Bond Crash?
In the Era of Negative Rates, it is hard to imagine a bond market crash; a bond market correction, yes, but a crash will not occur anytime soon. Yes, the market will crash one day, but you could be long gone by that day. Mass psychology teaches us to focus on what the masses are doing and not on what might or might not happen. We used Crowd Psychology to develop the following analysis, sent out to our paid subscribers in February 2016. Hence, all sharp corrections need to be viewed as buying opportunities.
The trend is still up, but bonds are still trading in the overbought ranges; this can be seen by looking at the MACDs and RSI. There is a relatively decent layer of support at 162, but a weekly close below this level will most certainly lead to a test of the 158-159 ranges. At that point, individuals interested in going long bonds could deploy some funds into a bond-based ETF. Market Update Feb 29, 2016
Commit half of your funds if the pullback is more substantial than expected. This is a very mature bull with significant volatility levels, so a bit of prudence is warranted.

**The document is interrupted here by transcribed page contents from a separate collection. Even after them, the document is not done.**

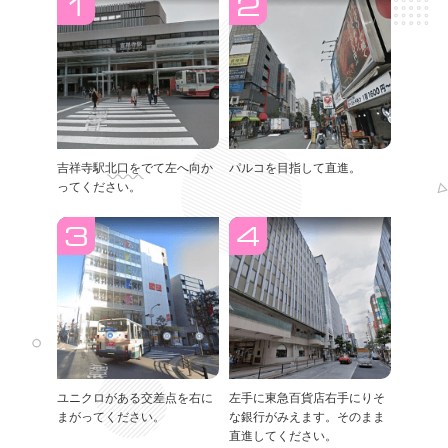
吉祥寺駅北口をでて左へ向か
パルコを目指して直進。
ってください。
ユニクロがある交差点を右に
左手に東急百貨店右手にりそ
まがってください。
な銀行がみえます。そのまま
直進してください。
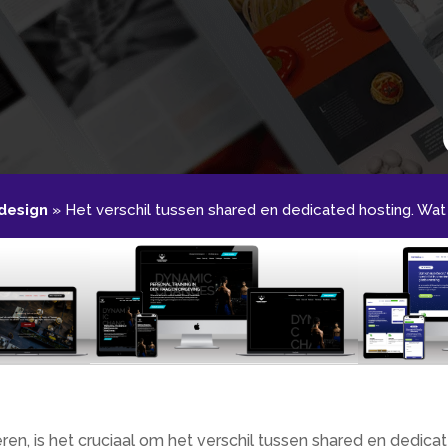
esign
»
Het verschil tussen shared en dedicated hosting.​ Wa
ren, is het cruciaal om het verschil tussen shared en dedica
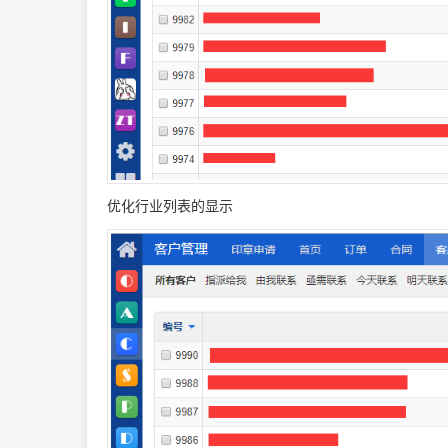
优化行业列表的显示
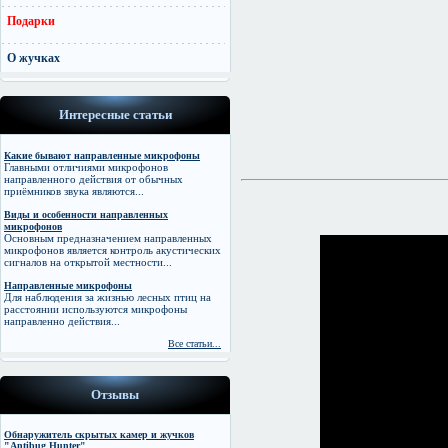
Подарки
О жучках
Интересные статьи
Какие бывают направленные микрофоны
Главными отличиями микрофонов
направленного действия от обычных
приёмников звука являются...
Виды и особенности направленных
микрофонов
Основным предназначением направленных
микрофонов является контроль акустических
сигналов на открытой местности...
Направленные микрофоны
Для наблюдения за жизнью лесных птиц на
расстоянии используются микрофоны
направленно действия...
Все статьи...
Отзывы
Обнаружитель скрытых камер и жучков
"Antibug Hunter"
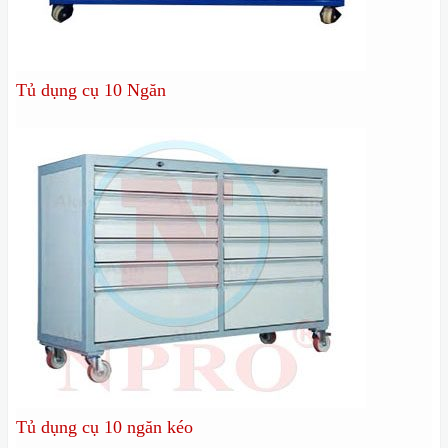
Tủ dụng cụ 10 Ngăn
Tủ dụng cụ 10 ngăn kéo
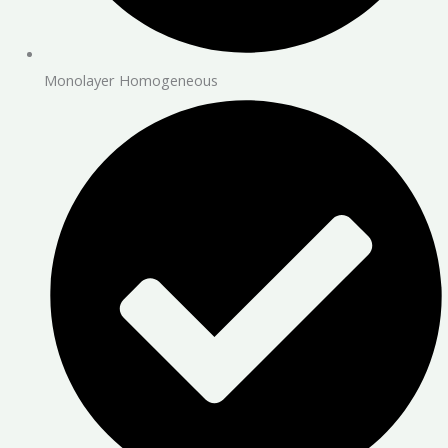
Monolayer Homogeneous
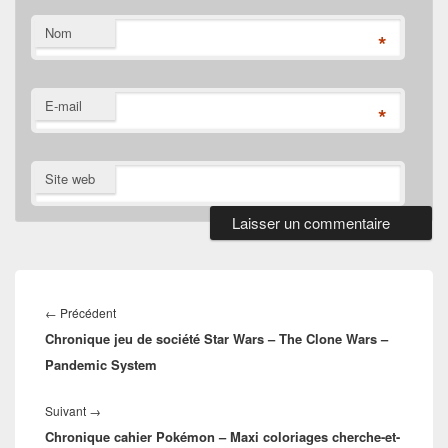
Nom
*
E-mail
*
Site web
Navigation
de
Article
←
Précédent
l’article
Chronique jeu de société Star Wars – The Clone Wars –
précédent :
Pandemic System
Article
Suivant
→
Chronique cahier Pokémon – Maxi coloriages cherche-et-
suivant :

The bond bull market, while mature, is still quite strong, and bonds could drop below 154 without affecting the bullish outlook. We are not stating that they will drop to 154, but just illustrating that even such a strong move down would not invalidate the bullish outlook. A move to or below 154 would make bonds an excellent buy, and at that point, traders could deploy the 2nd half of their funds into a Bond related ETF. Market Update Feb 29, 2016
Some people purposely use scare tactics to get better prices but rarely act on the advice they are dishing out. The bond market did not crash, nor did the market. The market corrected just like the bond market will, but a crash is not in the works. Don’t listen to naysayers; they have nothing better to do than chant songs of doom and gloom.